Just thought I’d contribute it, maybe to spark brainstorming discussion, inspiration, or simply gag reflex.
The GUI theme itself is designed to be more comfortable on the eyes when you work long hours staring at the screen.
The wallpaper may come out really strong, but you most likely cover the wallpaper with application window(s) when you’re working, so that shouldn’t be much of an issue.
The GUI colour is not too bright, not too much of a contrast. Just calm, wooden brown. No rounded corners, no thick borders. Drop shadows can be implemented once the developers are ready, no rush.
It’s nothing fancy, really. Just very neat and workable.
I didn’t use yellow because although Haiku is inspired by BeOS, it is not confined to be just a clone of BeOS. I see nothing wrong if we use other colour(s) in this respect.

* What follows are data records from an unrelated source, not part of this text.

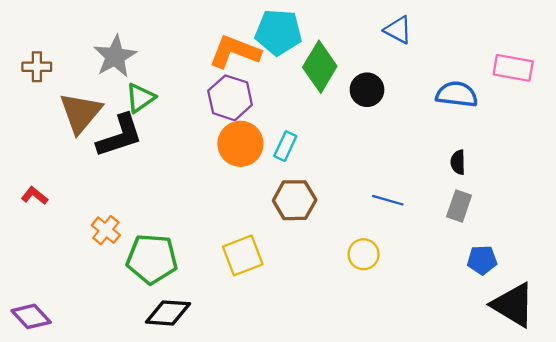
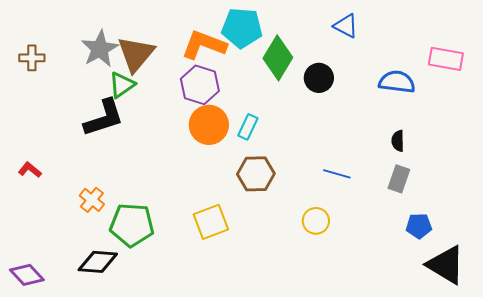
brown triangle: (81, 113) -> (136, 54), moved
black diamond: (168, 313) -> (98, 262), moved

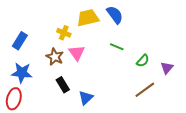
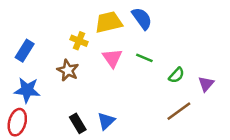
pink triangle: (77, 53) -> (112, 58), moved
black rectangle: (63, 85) -> (78, 123), moved

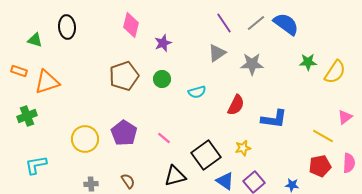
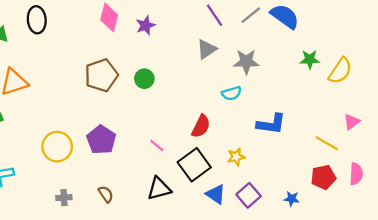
purple star: (163, 43) -> (145, 25), moved
cyan semicircle: (197, 92) -> (232, 93), moved
red semicircle: (236, 105) -> (201, 126), moved
pink line: (164, 138) -> (157, 145), moved

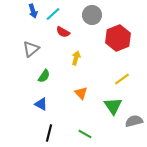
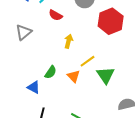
green semicircle: (44, 76) -> (51, 72), moved
yellow line: (122, 79) -> (88, 61), moved
green triangle: (113, 106) -> (106, 75), moved

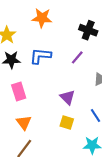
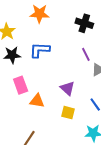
purple line: (77, 57) -> (86, 54), moved, turned -64
orange triangle: (24, 123) -> (37, 101), moved, turned -42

If there’s enough interest/request, I can continue designing other parts of the GUI.
PS: Does anyone know where I can download Haiku’s logo in .EPS and its current icons in .PNG?

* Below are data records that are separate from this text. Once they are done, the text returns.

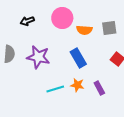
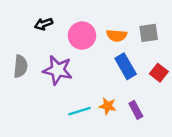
pink circle: (62, 18) -> (82, 36), moved
blue rectangle: (78, 58) -> (126, 66), moved

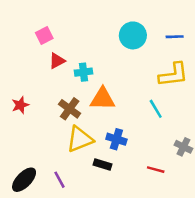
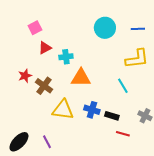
red star: (20, 105) -> (25, 76), moved
brown cross: (70, 109) -> (44, 86), moved
yellow triangle: (80, 139) -> (63, 110), turned 30
black rectangle: (102, 164) -> (112, 116), moved

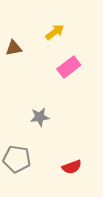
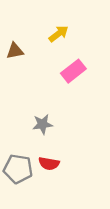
red semicircle: (72, 167) -> (49, 164), moved, turned 30

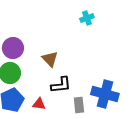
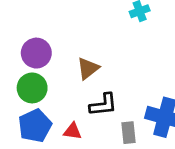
brown triangle: (50, 59) -> (88, 68), turned 36

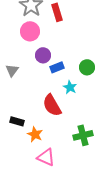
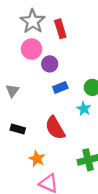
purple circle: (43, 55) -> (50, 64), moved
cyan star: (70, 87) -> (84, 109), moved
black rectangle: (17, 121) -> (18, 129), moved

a background and coloured tab is one thing, doing all the menus, buttons, etc. in a attractive, timeless and consistent way is extremely hard. If you want to try, just do it.
I like the background (though I’m not sure if that is your work.) It seems to look like paper, with some simple sketches on it, which for me sort of evokes the idea of Haiku.

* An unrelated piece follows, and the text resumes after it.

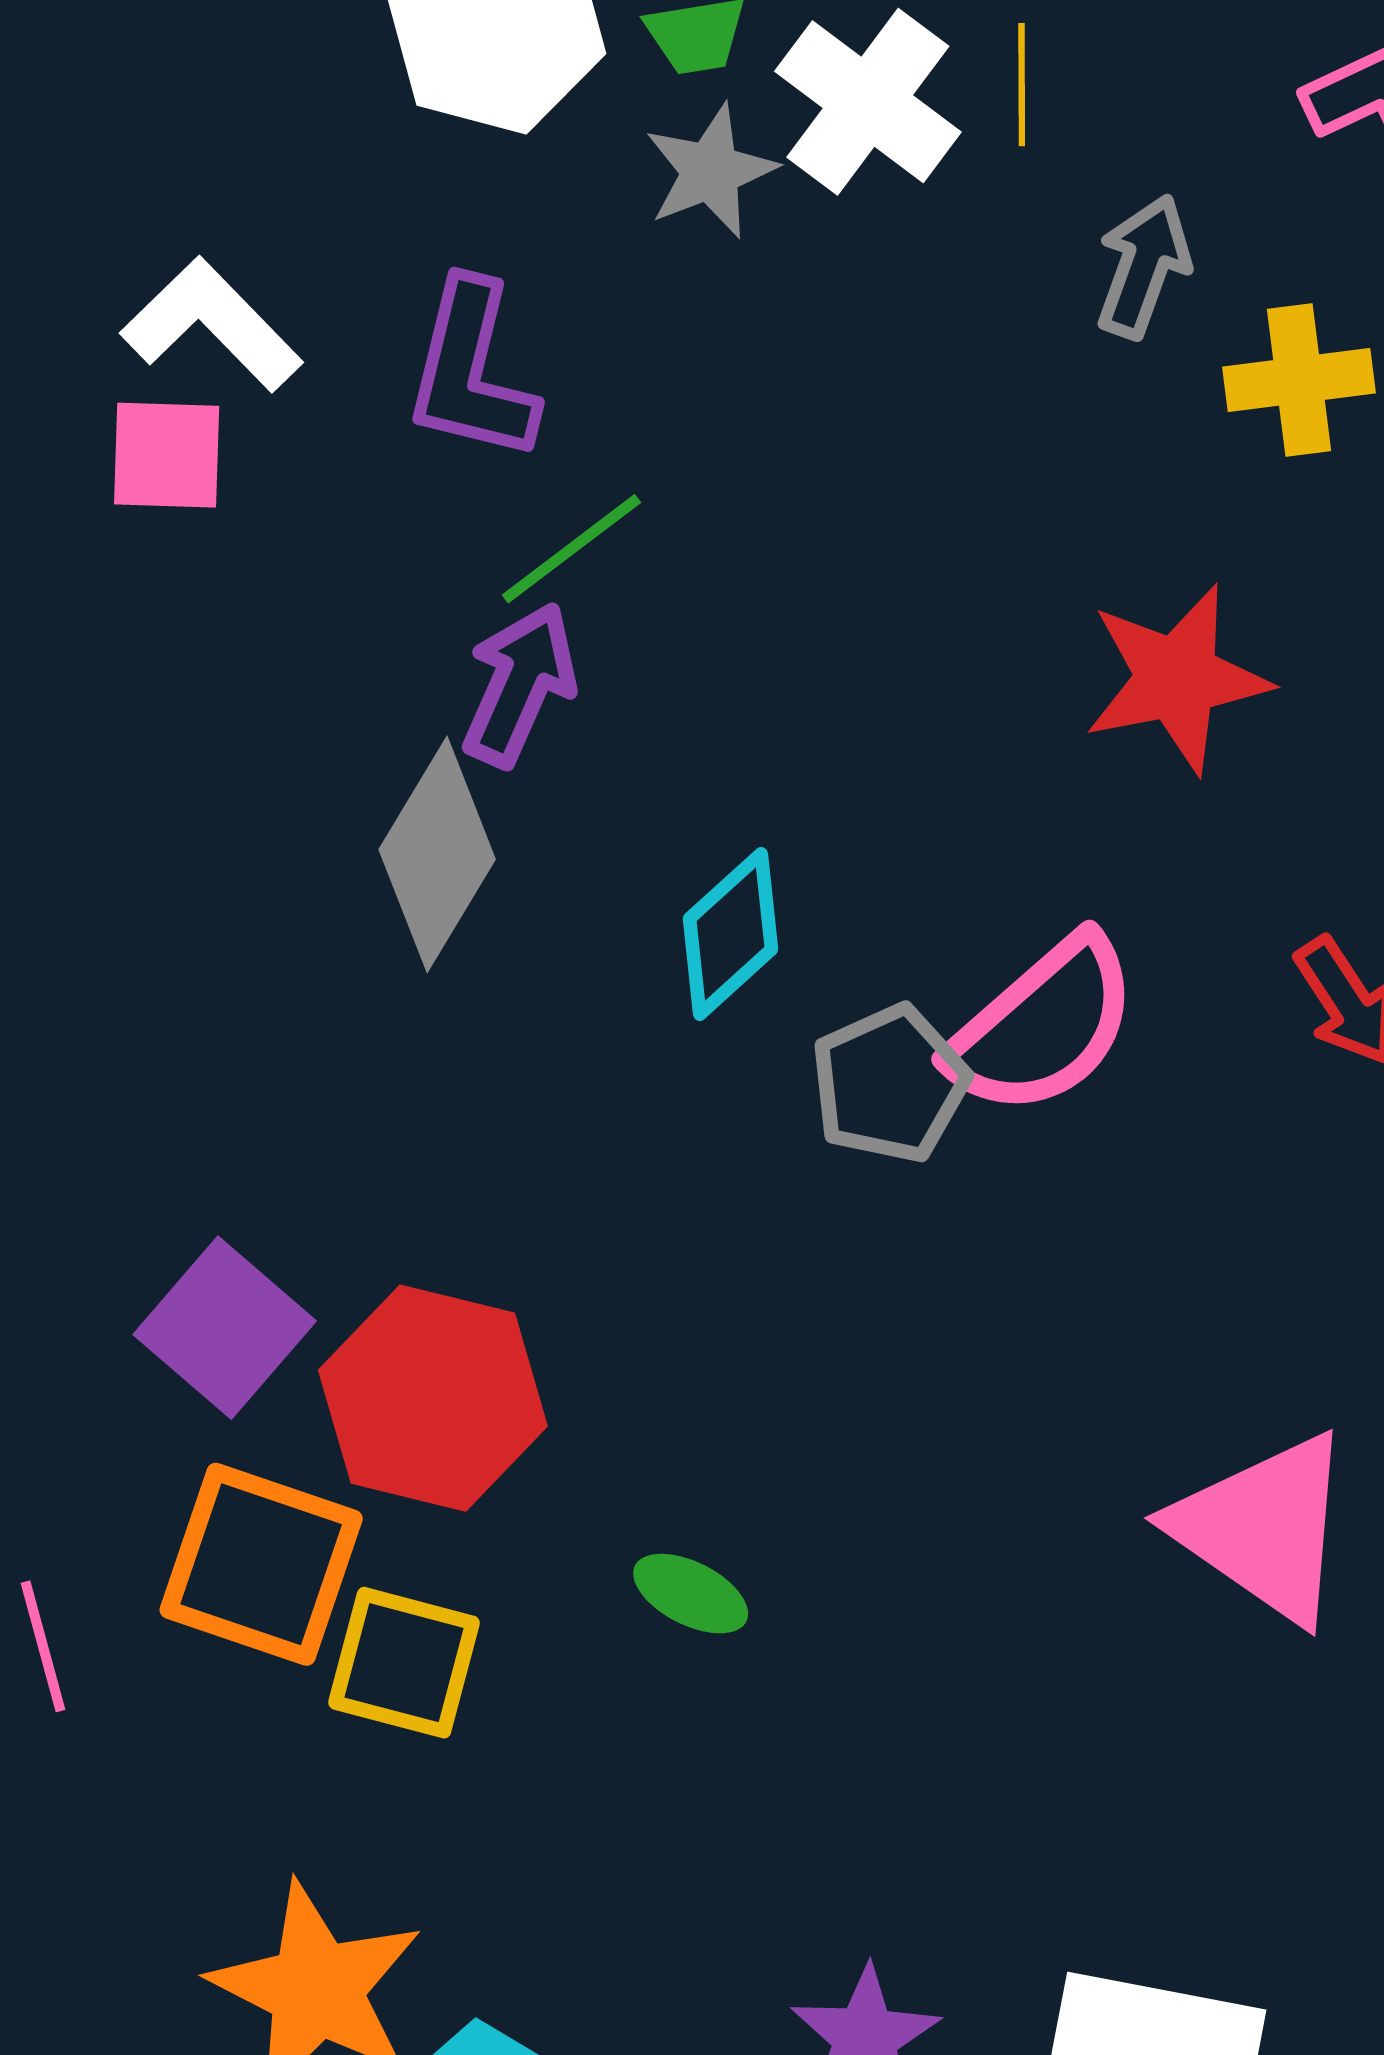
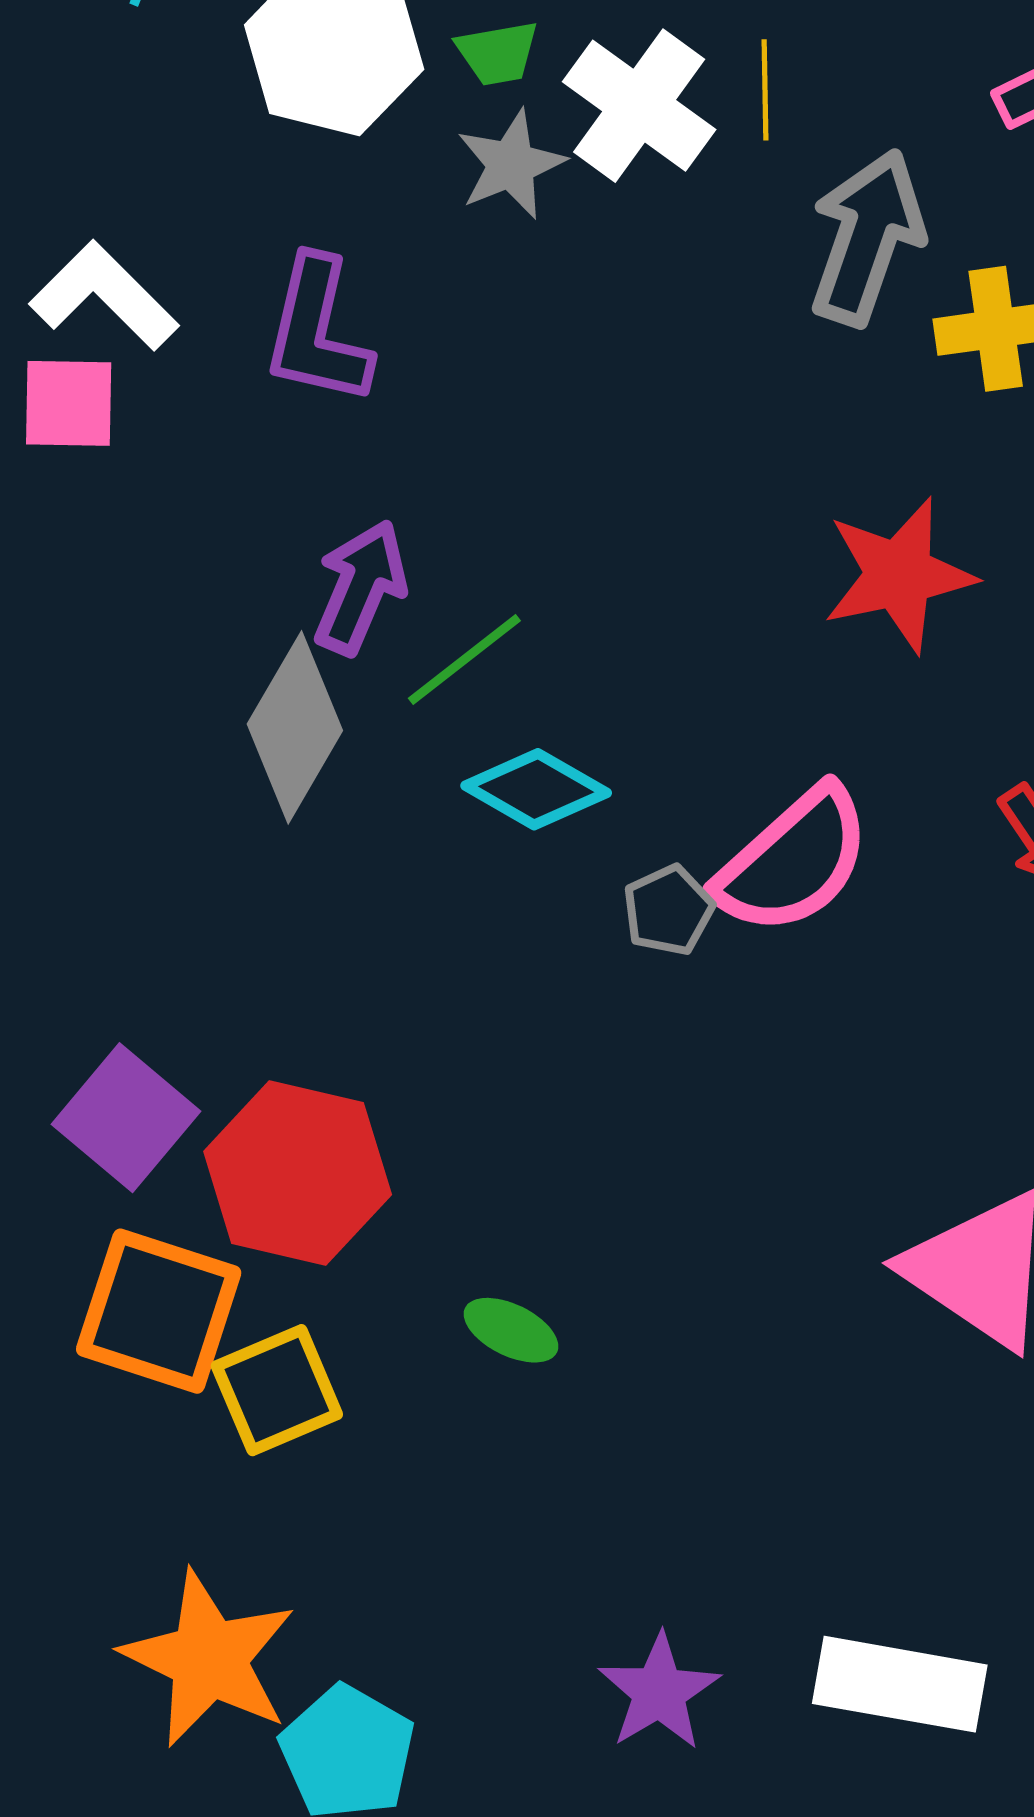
gray arrow: (1143, 266) -> (867, 237), size x1.5
green line: (571, 549) -> (464, 660), moved
cyan diamond: (730, 934) -> (536, 789), turned 73
gray pentagon: (890, 1084) -> (668, 910), size x0.7
yellow square: (404, 1663) -> (277, 1390), turned -37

But I’m not a fan of the tab or scrollbar. Seems like it is an odd combination of the old Mac OS look and Ubuntu’s use of brown. I actually love brown as a color (have tons of brown shirts), but I’m just not feeling this.
But the size of the image (1024x600, the standard netbook resolution these days) has given me an idea: if you want to experiment with creative design for Haiku you could try your hand at designing a more netbook-friendly interface. Nothing too crazy, just maybe have the Deskbar at the top (which is doable now) and maybe some nice status icons for battery and what not. Also maybe some sort of large app launcher that can run on the desktop as a replicant. I’ve had ideas in this direction but haven’t really tried anything yet. Of course Haiku’s current interface is probably quite useful on a netbook, but I’m sure it could be better.
It like to me the syle of gui but the colors are too dark maybe something more neutral in colors, wall paper seems too rasta jej maybe some more OS, but pretty good Work congratulations.
Here’s some praise for you Wirwill. I actually like the colours. They’re soft and easy on the eyes. But as Humdinger pointed out, you need to add menus/buttons/toolbars etc so that we get a better idea of how well it integrates as a package.
Answering in reverse order … keyboards, ACK. preferred 'em for years vs pointing device, but now it is the reverse. I am either in an ssh shell to a *BSD box, ELSE clicking messages open in an MUA or selecting links in a browser. KBD may not even be in reach.
Coding - haven’t needed to do much original code for about 30-40 years.
But I can and do modify just about anything but APL.
Followed mmu_man’s work, found what I need to alter in ‘Button.cpp’, so that should solve the immediate Mark One eyeball challenge.
Justifying anything more complex (per-panel or per-app or per-desktop persistence of styling, size, and placement-as-at-last use, a la OS/2 Workplace shell) depends on what direction Haiku takes w/r a reasonably robust security model (covered elsewhere).